With regard to the term "application" of the Convention, it refers to the possible situation where the decision on a petition could have important repercussions on the legal system of the state concerned but where the petition does not in itself raise a serious question of interpretation of the Convention; such petitions shall be dealt with by the plenary Commission.

17. The competence of Chambers is subject to three further limitations.

Firstly (paragraph 5.a), the examination of inter-state applications submitted under Article 24 of the Convention has been reserved to the Commission sitting in plenary session, a provision clearly justified by the intrinsic importance of such cases.

Secondly (paragraph 5.b), a decision to bring a case before the Court in accordance with Article 48.a of the Convention has to be taken by the plenary Commission. The purpose of this provision is to ensure that there is a uniform practice as regards the referral of cases to the Court.

Thirdly (paragraph c), for reasons of uniformity the Commission's rules of procedure have to be adopted by the plenary Commission.

18. The reasons for the rule contained in the last sentence of paragraph 2, that the Commission member elected in respect of a State against which a petition has been lodged shall have the right to sit on a Chamber to which the petition has been referred, have already been explained (see paragraph 8 above).

The rule only requires that the relevant member shall have the right to sit on the Chamber; consequently, his absence for any reason will not prevent the Chamber from examining the petition. In this respect the practice of the Commission has not been changed, since it has always had the possibility of examining a case in the absence of the Commission member elected in respect of the High Contracting Party against which the petition has been lodged.
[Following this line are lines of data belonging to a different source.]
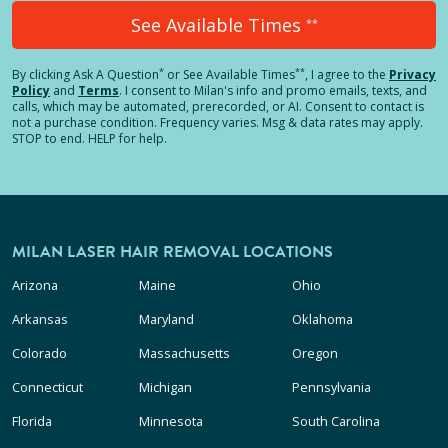
See Available Times
**
*
**
By clicking
Ask A Question
or See Available Times
, I agree to the
Privacy
Policy
and
Terms
.
I consent to Milan's info and promo emails, texts, and
calls, which may be automated, prerecorded, or AI. Consent to contact is
not a purchase condition. Frequency varies. Msg & data rates may apply.
STOP to end. HELP for help.
MILAN LASER HAIR REMOVAL LOCATIONS
Arizona
Maine
Ohio
Arkansas
Maryland
Oklahoma
Colorado
Massachusetts
Oregon
Connecticut
Michigan
Pennsylvania
Florida
Minnesota
South Carolina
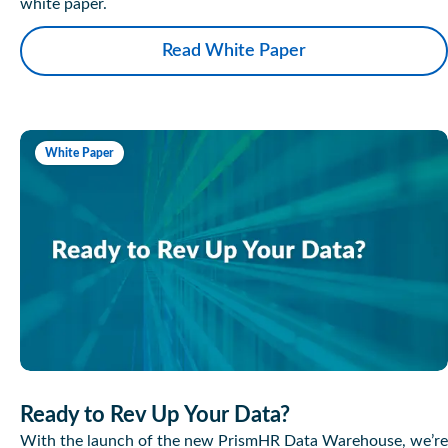
white paper.
Read White Paper
White Paper
Ready to Rev Up Your Data?
With the launch of the new PrismHR Data Warehouse, we’re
19. As regards the majorities required for taking decisions, the pro- visions of Articles 29 and 34 of the Convention apply to both the plenary Commission and Chambers (see also paragraph 12 above) that is, a Chamber shall take its decisions by a majority of its members present and voting or, in the particular case covered by Article 29, by a two-thirds majority of all its members.

20. Finally, although the text of Article 20 contains no express provision to this effect, the authors of the Protocol contemplated that before any petition is referred to a Chamber for examination, the state against which it has been lodged, as well as the applicant, would be given the opportunity to express an opinion on the question of referral. It will be for the Commission to regulate this matter in its rules of procedure.

The views expressed will help clarify whether the issues raised by the petition are such that it can be referred to a Chamber, and will in particular be able to highlight any serious question affecting the application of the Convention involved in the petition (see also paragraph 16, fourth sub-paragraph, above).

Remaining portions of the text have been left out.